## Raw data:

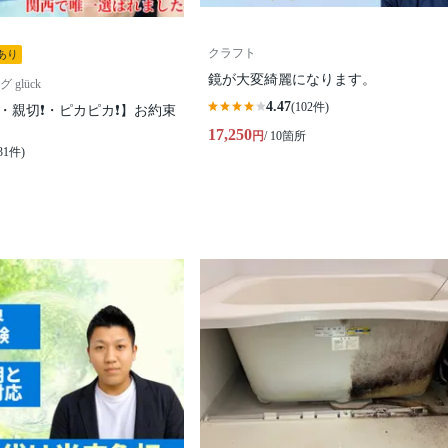
クラフト
あり
鏡が大変綺麗になります。
glück
4.47
(102件)
️・親切❗️・ピカピカ❗️】お約束
17,250
円
/ 10箇所
31件)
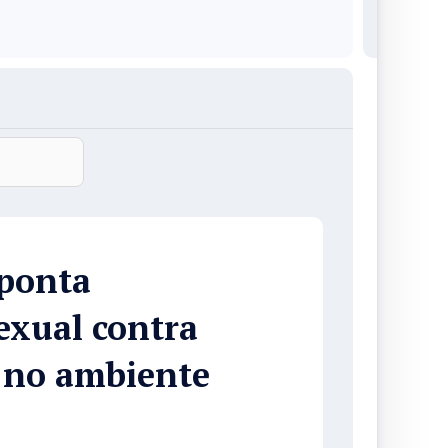
ponta
exual contra
s no ambiente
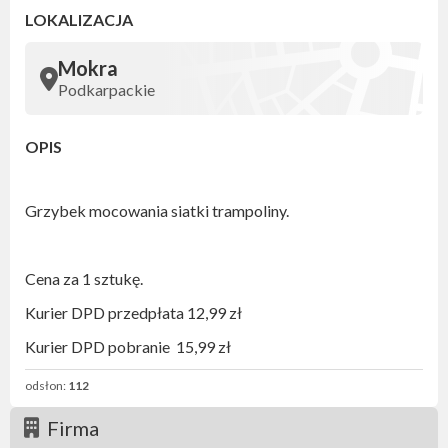
LOKALIZACJA
Mokra
Podkarpackie
OPIS
Grzybek mocowania siatki trampoliny.
Cena za 1 sztukę.
Kurier DPD przedpłata 12,99 zł
Kurier DPD pobranie 15,99 zł
odsłon:
112
Firma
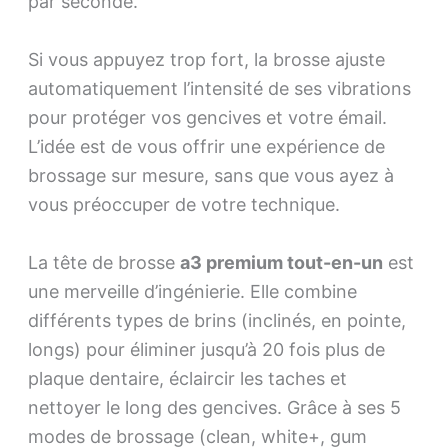
par seconde.
Si vous appuyez trop fort, la brosse ajuste
automatiquement l’intensité de ses vibrations
pour protéger vos gencives et votre émail.
L’idée est de vous offrir une expérience de
brossage sur mesure, sans que vous ayez à
vous préoccuper de votre technique.
La tête de brosse
a3 premium tout-en-un
est
une merveille d’ingénierie. Elle combine
différents types de brins (inclinés, en pointe,
longs) pour éliminer jusqu’à 20 fois plus de
plaque dentaire, éclaircir les taches et
nettoyer le long des gencives. Grâce à ses 5
modes de brossage (clean, white+, gum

## Work item:
Please state how many lines in the listing above hold the string "brosse", and nothing more.

## Output of the exercise:
2